Due to the influx of students potentially going to Judicial Council hearings, Session-Goins stated that the Council has triggered the ‘under normal circumstances’ clause in the Code of Conduct, informing the leaders of the college’s shared governance bodies that hearings may be scheduled after the normally required period of 25 class days.
She added that this may also result in multiple students charged with the same violation being tried together.
“Group hearing boards have taken place in the past,” she said in the email. “If students go into a Hearing Board process as a group, Community Standards is requiring that each individual student sign off that they understand they are forfeiting their ‘Right to a hearing separate from that of another respondent’ … Students also must acknowledge that evidence related to their individual involvement in an incident will be shared with other Respondents and their advisors (if applicable) during the Hearing Board.”

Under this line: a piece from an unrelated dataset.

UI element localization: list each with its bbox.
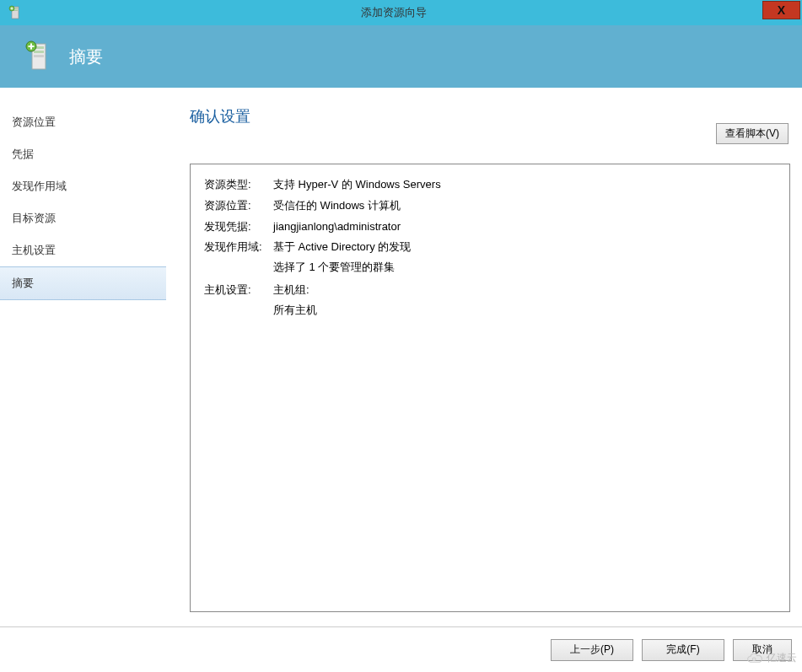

Meanwhile, for students opting into Administrative Review — performed internally by the Dean of Students Office — their reviews will be scheduled “by the end of February at the latest,” Session-Goins said via email.
Students who have any outstanding charges or incomplete sanctions will be delayed from graduating. As a senior, this was key in Shima’s decision to choose Administrative Review.
“I think the process will just be done faster … and if I need to do something for whatever sanction [I could receive] then I would rather know sooner than later,” Shima said.
Based on her exploratory hearing, Shima was confident she would be receiving fair due process throughout her administrative review.
“Joe [Koluder] was really nice in our meeting and communicative,” Shima said. “He emphasized that the Administrative Review would be more of a conversation rather than a trial, and take into consideration how we’ve already been affected, what we do on campus, and what we’ve learned from the whole process … He was big on emphasizing education for Pitzer students rather than punishment.”
Shima’s review will be in the next couple weeks, but she expects to remain banned from Pomona’s campus for the rest of her college career. Since her appeal was denied, she has only received one message from Pomona.